Dataset excerpts
━━━━━━

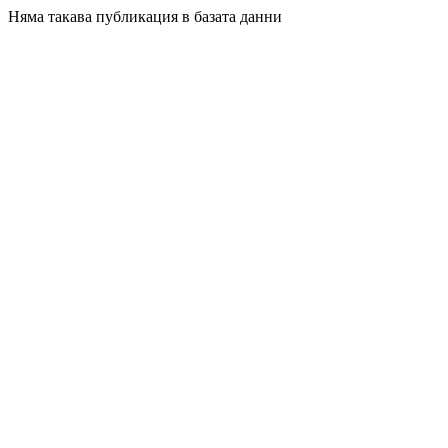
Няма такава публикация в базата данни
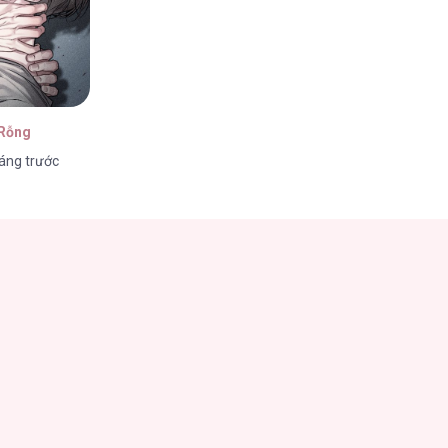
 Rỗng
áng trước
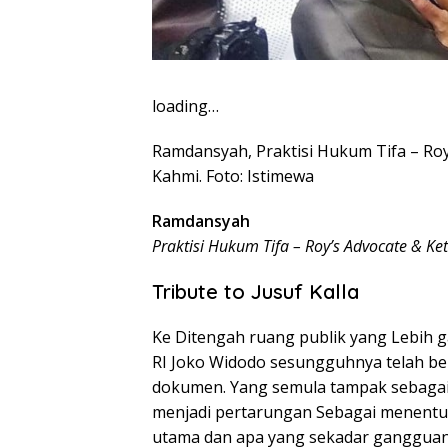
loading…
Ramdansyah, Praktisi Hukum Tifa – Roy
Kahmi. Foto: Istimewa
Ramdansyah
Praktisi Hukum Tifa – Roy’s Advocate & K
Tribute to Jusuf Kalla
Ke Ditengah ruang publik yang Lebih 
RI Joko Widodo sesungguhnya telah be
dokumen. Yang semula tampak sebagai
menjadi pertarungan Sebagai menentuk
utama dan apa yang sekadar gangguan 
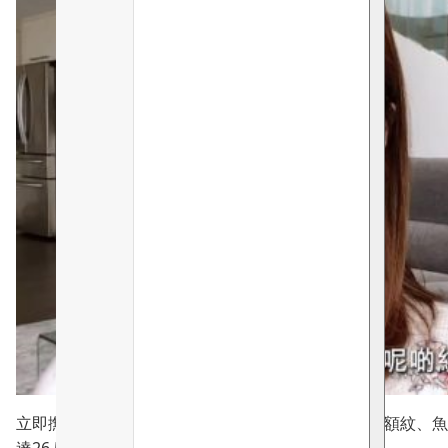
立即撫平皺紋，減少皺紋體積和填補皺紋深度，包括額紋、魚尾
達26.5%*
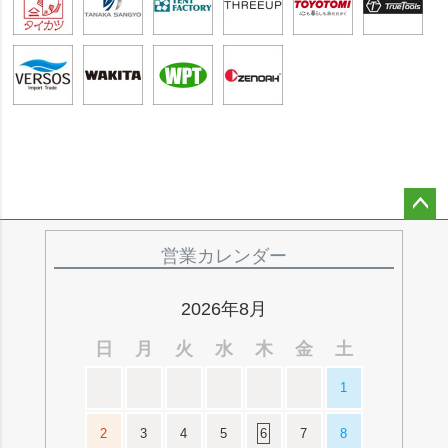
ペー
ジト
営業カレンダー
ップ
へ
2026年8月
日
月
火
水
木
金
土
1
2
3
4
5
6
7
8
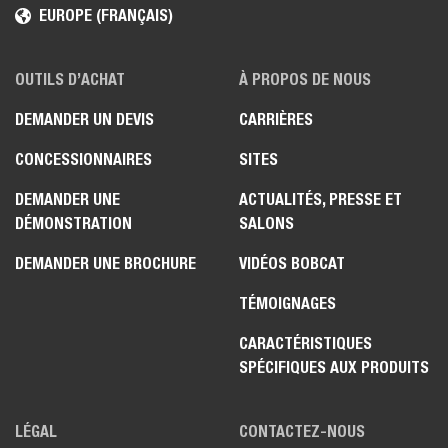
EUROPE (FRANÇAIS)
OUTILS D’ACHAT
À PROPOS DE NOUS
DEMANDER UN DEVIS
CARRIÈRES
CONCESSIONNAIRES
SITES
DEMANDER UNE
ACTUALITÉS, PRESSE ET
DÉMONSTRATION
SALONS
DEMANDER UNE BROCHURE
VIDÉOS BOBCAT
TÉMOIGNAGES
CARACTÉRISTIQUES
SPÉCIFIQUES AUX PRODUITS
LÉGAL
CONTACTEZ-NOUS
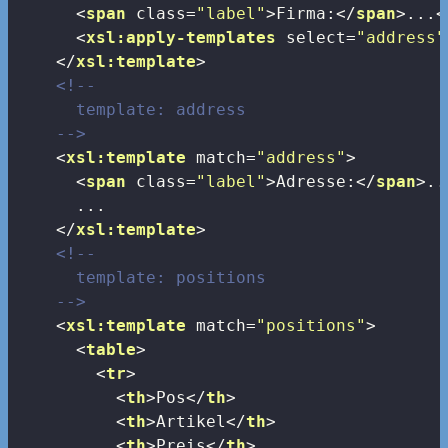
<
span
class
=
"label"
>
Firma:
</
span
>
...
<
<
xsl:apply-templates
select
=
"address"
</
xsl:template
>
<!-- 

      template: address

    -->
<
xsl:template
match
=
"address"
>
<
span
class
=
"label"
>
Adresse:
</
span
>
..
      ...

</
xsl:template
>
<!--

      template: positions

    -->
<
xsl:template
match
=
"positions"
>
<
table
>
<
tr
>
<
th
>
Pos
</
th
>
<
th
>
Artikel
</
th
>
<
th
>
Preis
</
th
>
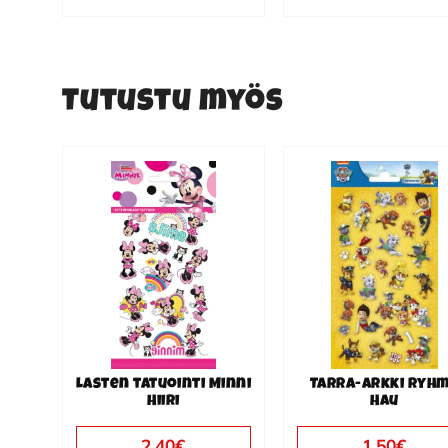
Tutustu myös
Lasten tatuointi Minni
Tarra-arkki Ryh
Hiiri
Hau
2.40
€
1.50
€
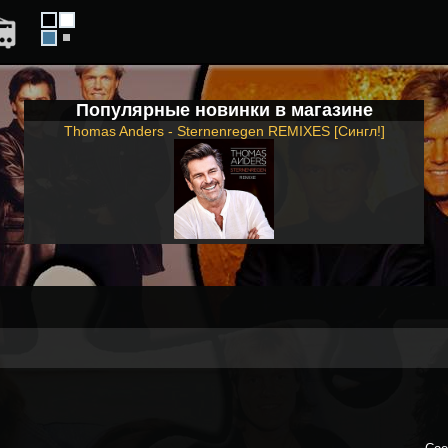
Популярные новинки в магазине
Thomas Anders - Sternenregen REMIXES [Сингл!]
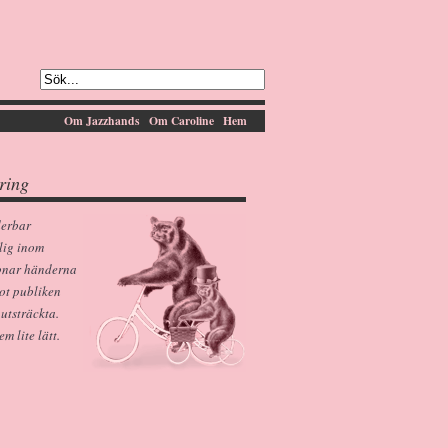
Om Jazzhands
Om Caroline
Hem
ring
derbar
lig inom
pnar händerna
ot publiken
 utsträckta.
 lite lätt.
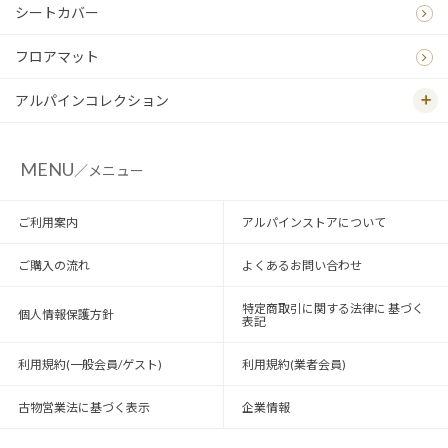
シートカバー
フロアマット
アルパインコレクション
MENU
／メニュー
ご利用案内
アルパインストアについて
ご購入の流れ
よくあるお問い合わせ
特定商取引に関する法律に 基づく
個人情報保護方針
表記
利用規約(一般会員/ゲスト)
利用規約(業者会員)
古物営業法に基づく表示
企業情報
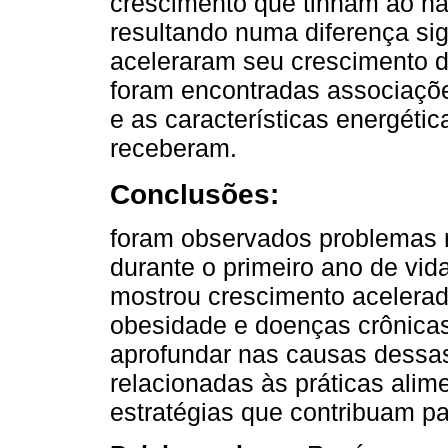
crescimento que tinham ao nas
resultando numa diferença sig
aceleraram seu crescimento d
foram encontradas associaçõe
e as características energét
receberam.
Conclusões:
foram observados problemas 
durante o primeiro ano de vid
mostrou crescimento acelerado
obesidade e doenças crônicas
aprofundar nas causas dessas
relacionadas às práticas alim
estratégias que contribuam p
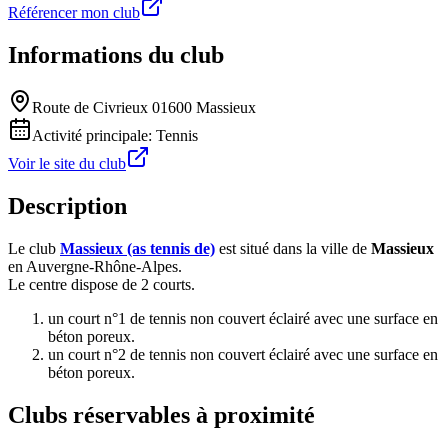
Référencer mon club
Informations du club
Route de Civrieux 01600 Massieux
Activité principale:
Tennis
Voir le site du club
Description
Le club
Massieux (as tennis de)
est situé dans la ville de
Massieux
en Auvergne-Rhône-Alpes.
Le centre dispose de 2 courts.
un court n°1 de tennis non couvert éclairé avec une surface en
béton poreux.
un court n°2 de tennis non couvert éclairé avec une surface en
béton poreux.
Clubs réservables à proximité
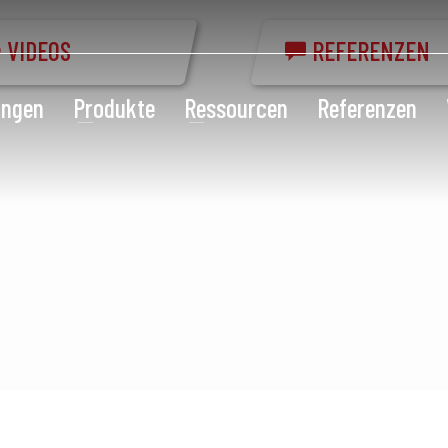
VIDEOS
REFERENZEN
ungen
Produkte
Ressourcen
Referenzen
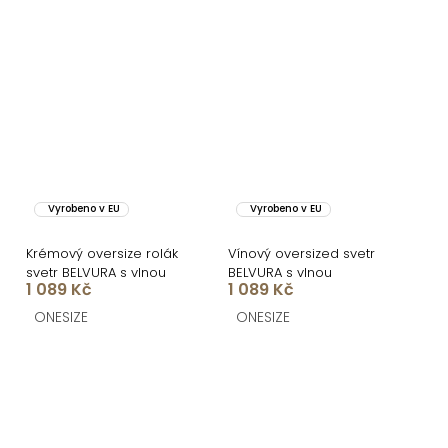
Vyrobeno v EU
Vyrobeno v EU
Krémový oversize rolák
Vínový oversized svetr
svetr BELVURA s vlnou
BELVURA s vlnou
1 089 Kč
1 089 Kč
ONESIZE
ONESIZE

━━━━━━

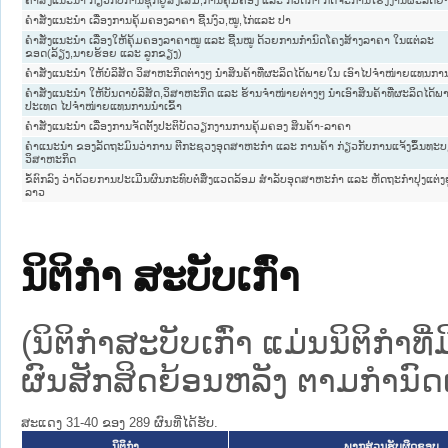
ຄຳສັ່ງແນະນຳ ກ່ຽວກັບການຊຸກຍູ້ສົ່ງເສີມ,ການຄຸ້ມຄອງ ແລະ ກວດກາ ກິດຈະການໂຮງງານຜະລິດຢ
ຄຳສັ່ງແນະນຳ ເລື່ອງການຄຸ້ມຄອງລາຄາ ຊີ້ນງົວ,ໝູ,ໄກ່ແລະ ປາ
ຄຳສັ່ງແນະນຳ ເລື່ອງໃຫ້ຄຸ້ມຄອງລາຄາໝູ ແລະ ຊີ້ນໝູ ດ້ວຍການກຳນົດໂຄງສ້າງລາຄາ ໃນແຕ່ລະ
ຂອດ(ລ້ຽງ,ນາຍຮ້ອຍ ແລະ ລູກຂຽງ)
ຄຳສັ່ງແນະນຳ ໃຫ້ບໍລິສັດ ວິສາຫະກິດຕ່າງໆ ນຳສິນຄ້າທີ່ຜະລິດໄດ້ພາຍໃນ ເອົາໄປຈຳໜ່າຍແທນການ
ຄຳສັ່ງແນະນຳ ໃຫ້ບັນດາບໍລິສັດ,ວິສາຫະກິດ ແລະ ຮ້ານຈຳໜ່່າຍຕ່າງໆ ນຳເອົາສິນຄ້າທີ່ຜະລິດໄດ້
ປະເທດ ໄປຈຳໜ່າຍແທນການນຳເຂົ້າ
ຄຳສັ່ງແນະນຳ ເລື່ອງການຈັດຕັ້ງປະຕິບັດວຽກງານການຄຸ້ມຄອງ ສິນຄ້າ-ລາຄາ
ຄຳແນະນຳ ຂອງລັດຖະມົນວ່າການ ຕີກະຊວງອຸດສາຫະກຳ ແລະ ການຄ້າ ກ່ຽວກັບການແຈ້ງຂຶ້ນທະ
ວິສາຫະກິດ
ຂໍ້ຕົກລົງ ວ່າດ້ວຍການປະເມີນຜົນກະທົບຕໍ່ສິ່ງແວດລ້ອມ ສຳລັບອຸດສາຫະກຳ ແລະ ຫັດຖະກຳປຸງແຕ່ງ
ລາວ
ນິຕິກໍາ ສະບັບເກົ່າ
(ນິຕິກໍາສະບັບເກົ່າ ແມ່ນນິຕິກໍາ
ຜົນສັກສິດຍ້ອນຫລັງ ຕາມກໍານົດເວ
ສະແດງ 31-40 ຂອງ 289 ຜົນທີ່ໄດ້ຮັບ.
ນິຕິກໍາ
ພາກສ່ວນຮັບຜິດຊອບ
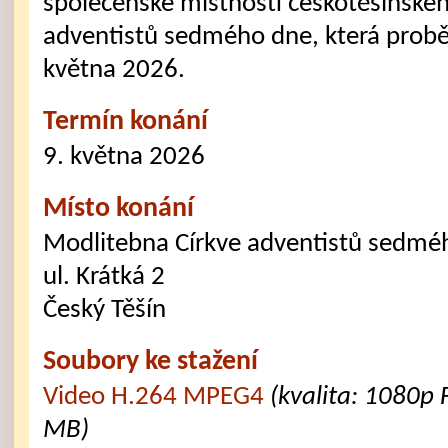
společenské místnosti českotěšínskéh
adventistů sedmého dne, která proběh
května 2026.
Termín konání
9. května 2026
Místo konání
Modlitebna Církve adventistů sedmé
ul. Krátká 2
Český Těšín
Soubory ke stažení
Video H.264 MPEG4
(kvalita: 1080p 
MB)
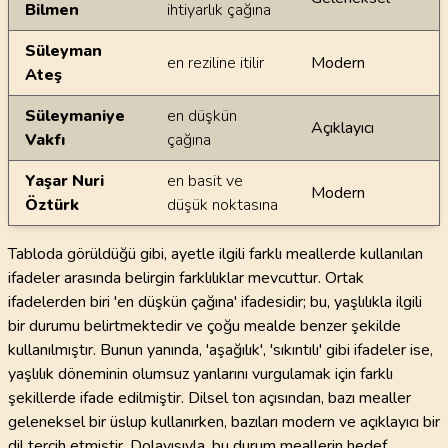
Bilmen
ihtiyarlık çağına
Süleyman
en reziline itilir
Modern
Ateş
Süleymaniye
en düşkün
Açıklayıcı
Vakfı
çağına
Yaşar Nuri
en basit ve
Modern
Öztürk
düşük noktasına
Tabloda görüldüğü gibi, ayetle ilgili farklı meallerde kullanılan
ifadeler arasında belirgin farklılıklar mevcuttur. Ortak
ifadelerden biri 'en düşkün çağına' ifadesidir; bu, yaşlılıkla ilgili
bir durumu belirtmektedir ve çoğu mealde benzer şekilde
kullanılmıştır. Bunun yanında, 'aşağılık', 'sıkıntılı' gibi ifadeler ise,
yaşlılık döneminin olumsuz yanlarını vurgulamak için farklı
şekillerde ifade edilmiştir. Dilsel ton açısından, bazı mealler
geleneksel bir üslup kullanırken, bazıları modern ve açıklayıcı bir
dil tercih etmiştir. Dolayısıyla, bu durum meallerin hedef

━━━━━━

Working through the entries above, copy every line in which "DEMANDER" is found.

DEMANDER UN DEVIS
DEMANDER UNE
DEMANDER UNE BROCHURE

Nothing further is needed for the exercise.